You want to show that $\sum_k c_k(z)$ converges absolutely and uniformly on any compact set $K$ in the upper half-plane, where $$ c_k(z) = \frac{1-z/a_k}{1-z/b_k} - 1 = \frac{z}{z - b_k}\frac{a_k-b_k}{a_k} \, . $$ Consider first the case that the sequences $(a_k)$, $(b_k)$ are bounded, and therefore have a common limit $A$. Since $$ \left| \frac{z}{z - b_k} \right | \le \frac{|z|}{\text{Im}(z)} $$ is bounded on $K$ by some constant $M$, we have $$ |c(z)| \le M \frac{a_k-b_k}{a_k} \le M \frac{b_{k+1}-b_k}{b_1} $$ and therefore $$ \sum_{k=1}^N |c(z)| \le \frac{M}{b_1} \sum_{k=1}^N (b_{k+1}-b_k) = \frac{M}{b_1} (b_{N+1} - b_1) \le \frac{M}{b_1} (A - b_1) $$ which implies the absolute and uniform convergence of $\sum_k c_k(z)$ on $K$.

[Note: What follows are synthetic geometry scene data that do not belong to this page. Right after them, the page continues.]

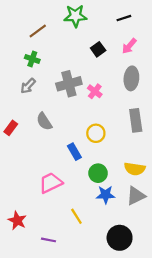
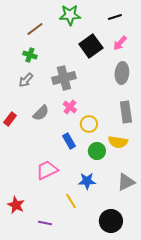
black square: (98, 49) -> (91, 46), size x1.6
pink cross: (95, 91) -> (70, 107), moved
gray semicircle: (44, 121) -> (41, 113), turned -102
yellow semicircle: (135, 169) -> (118, 142), moved
green circle: (98, 173) -> (97, 151), moved
blue star: (106, 195) -> (87, 181), moved

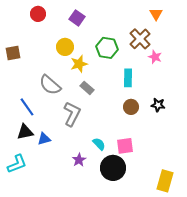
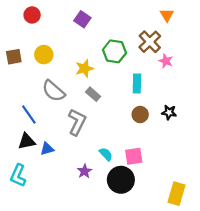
red circle: (38, 14) -> (32, 15), moved
yellow circle: (65, 47) -> (44, 55), moved
cyan L-shape: (17, 164) -> (18, 176), turned 135

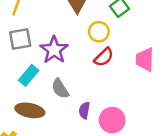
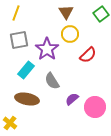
yellow circle: (99, 32) -> (70, 34), moved
purple semicircle: (84, 110) -> (72, 99), turned 40

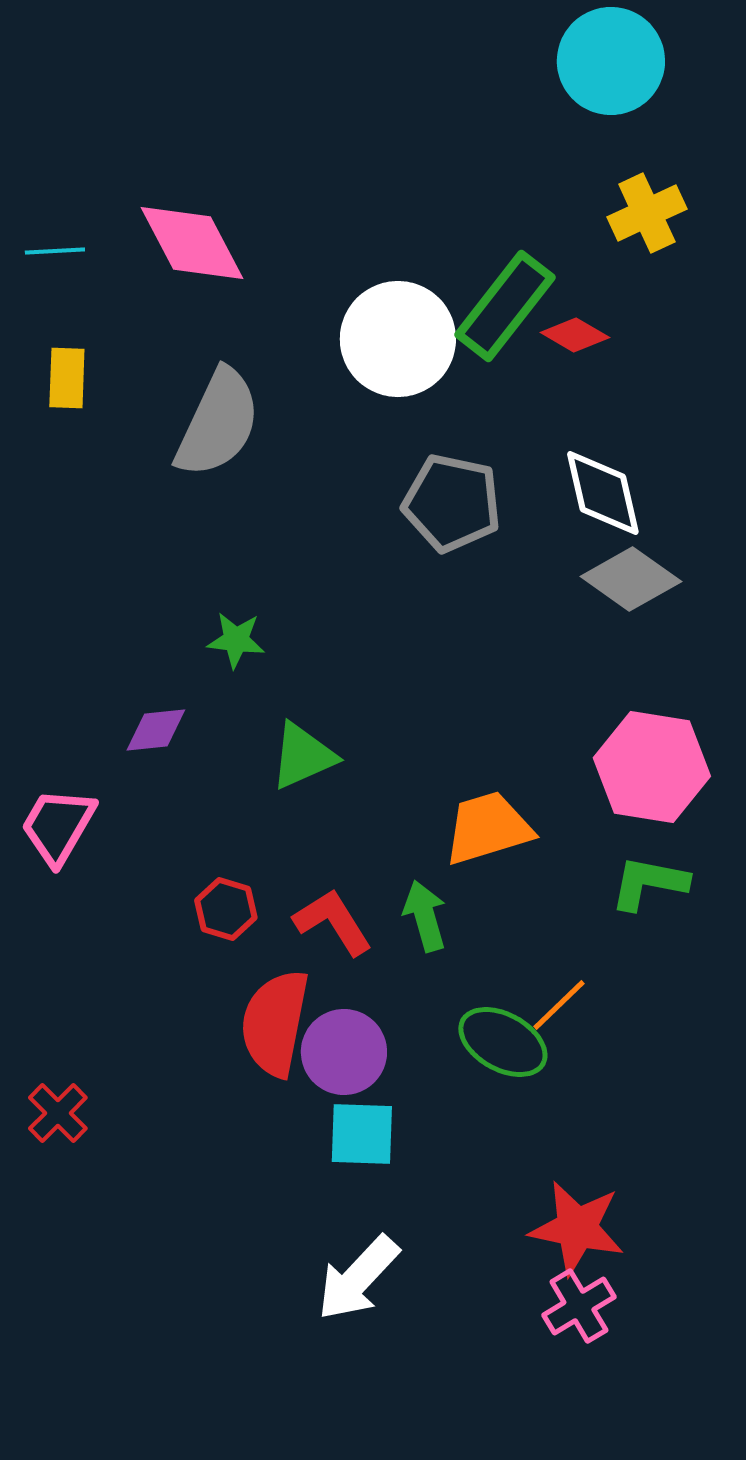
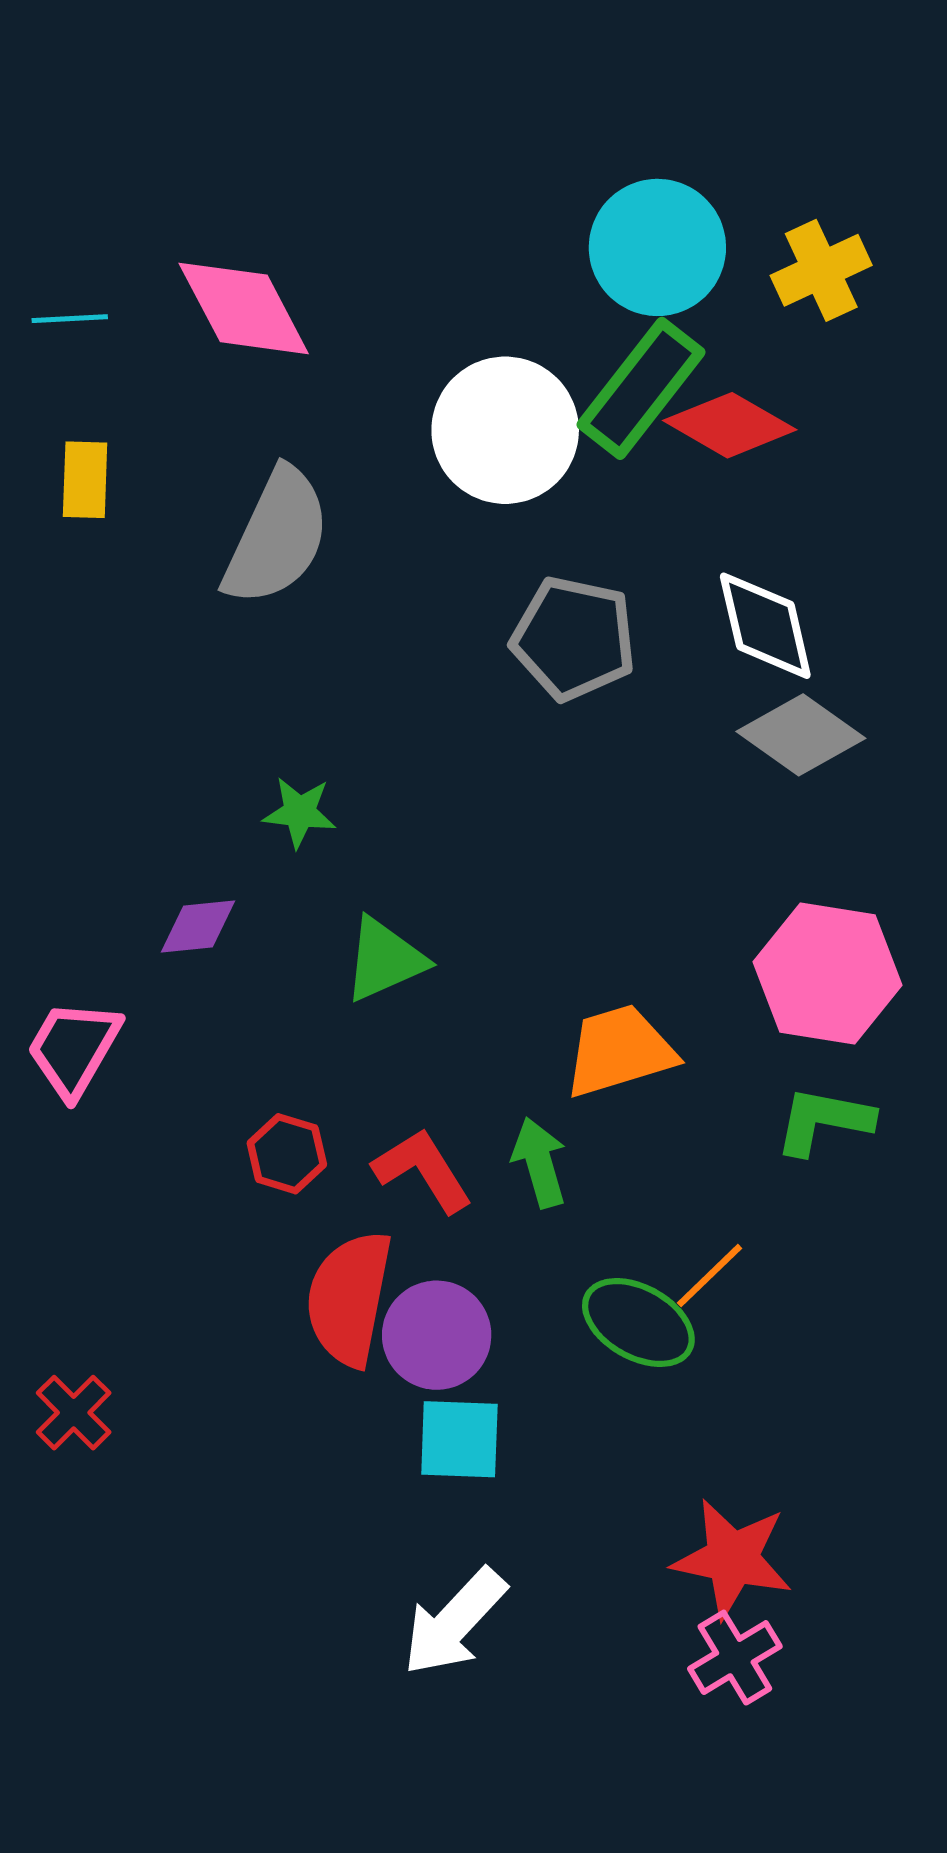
cyan circle: (611, 61) -> (657, 247), moved
red diamond: (575, 335) -> (730, 425), size x1.5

Now consider the case that the sequences $(a_k)$, $(b_k)$ are unbounded and therefore converge to $+\infty$. Let $M$ be an upper bound for $|z|$ on $K$. Then for all sufficiently large $k \ge k_0$, $b_k > 2M \ge 2|z|$ and therefore $$ \left| \frac{z}{z - b_k} \right | \le \frac{|z|}{b_k - |z|} \le \frac{M}{b_k/2} \, . $$ Then $$ \sum_{k=k_0}^N |c(z)| \le 2M \sum_{k=k_0}^N \frac{a_k-b_k}{a_kb_n} = 2M \sum_{k=k_0}^N \bigl( \frac{1}{b_k} - \frac{1}{a_k} \bigr) \le 2M \sum_{k=k_0}^N \bigl( \frac{1}{b_k} - \frac{1}{b_{k+1}} \bigr) \\ = 2M \bigl( \frac{1}{b_{k_0}} - \frac{1}{b_{N+1}} \bigr) \le 2M \frac{1}{b_{k_0}} $$ which again implies the absolute and uniform convergence of $\sum_k c_k(z)$ on $K$.

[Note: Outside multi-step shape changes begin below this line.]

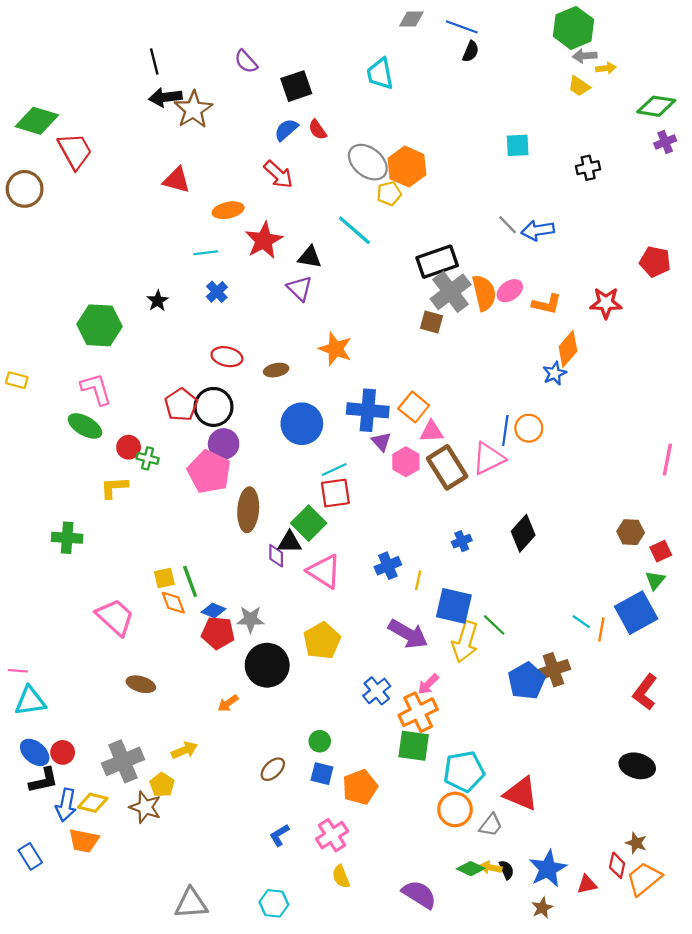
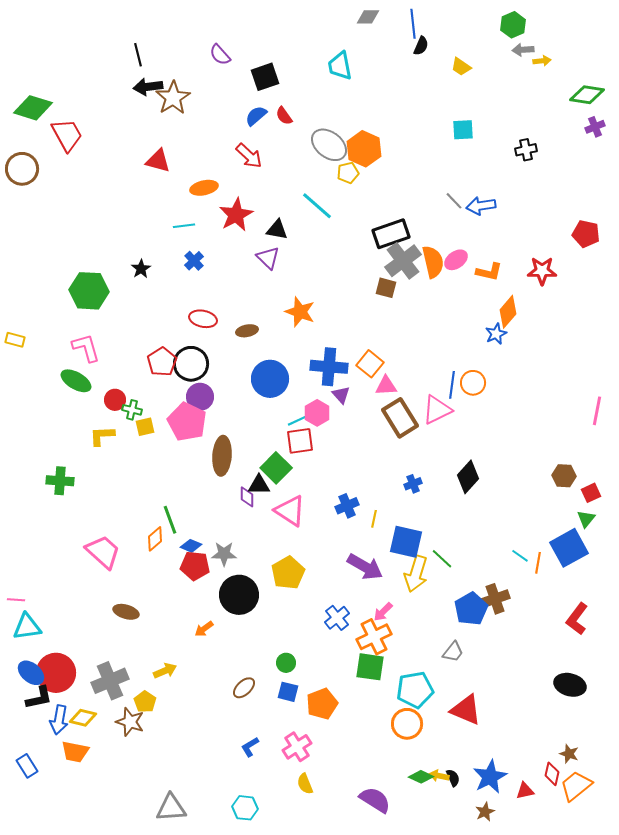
blue line: (462, 27) -> (413, 24), turned 64
green hexagon: (574, 28) -> (513, 25), size x0.7
yellow trapezoid: (579, 86) -> (461, 67), moved
pink hexagon: (406, 462) -> (317, 413), moved
yellow square: (164, 578) -> (145, 427), moved
orange diamond: (173, 603) -> (155, 539), turned 70
red circle: (63, 752) -> (56, 673), size x1.8
gray trapezoid: (491, 825) -> (453, 652), moved

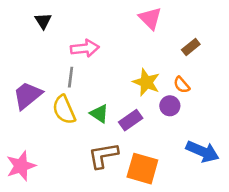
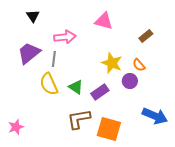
pink triangle: (150, 18) -> (104, 21), moved, turned -30
purple trapezoid: (27, 95) -> (29, 53), moved
pink star: (21, 166) -> (16, 127), size x0.7

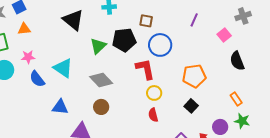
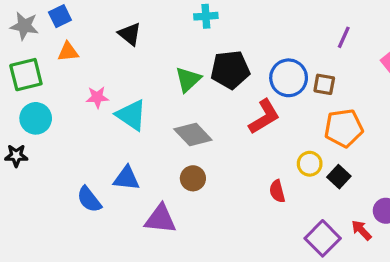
black triangle: (73, 20) -> (130, 34), moved, size x0.7
brown square: (146, 21) -> (324, 84), moved
pink star: (28, 57) -> (97, 97), moved
red L-shape: (145, 69) -> (264, 117), turned 70
blue semicircle: (37, 79) -> (89, 199), moved
yellow circle: (154, 93) -> (310, 164), moved

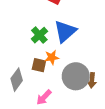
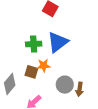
green cross: (39, 35) -> (34, 44), turned 35
gray circle: (76, 76) -> (65, 85), size x0.7

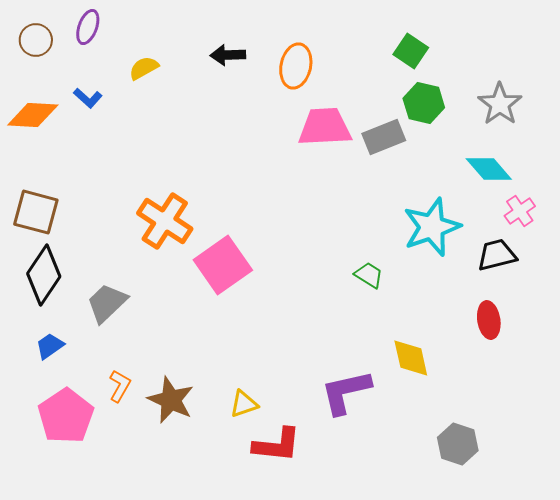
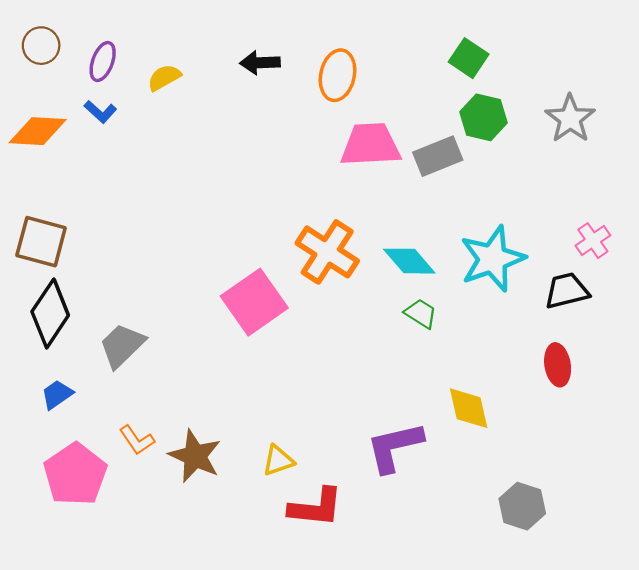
purple ellipse: (88, 27) -> (103, 62), moved
cyan diamond: (489, 169) -> (409, 261), moved
orange cross: (165, 221) -> (327, 252), moved
orange L-shape: (120, 386) -> (137, 440), turned 116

To prove that the product maps the upper half-plane into itself (i.e. is a "Herglotz function"), observe that the argument of $$ \frac{1-z/a_k}{1-z/b_k} = \frac{b_k}{a_k} \frac{a_k-z}{b_k-z} $$ for $z = x + iy$ is the angle under which the segment $[b_k, a_k]$ is seen from $z$: $$ \arctan \frac{a_k-x}{y} - \arctan \frac{b_k-x}{y} < \arctan \frac{b_{k+1}-x}{y} - \arctan \frac{b_k-x}{y} \, . $$ The sum of the arguments of all factors in the product can therefore be estimated by a "telescoping sum" which is less than $\frac {\pi}{2} -\frac {-\pi}{2} = \pi$.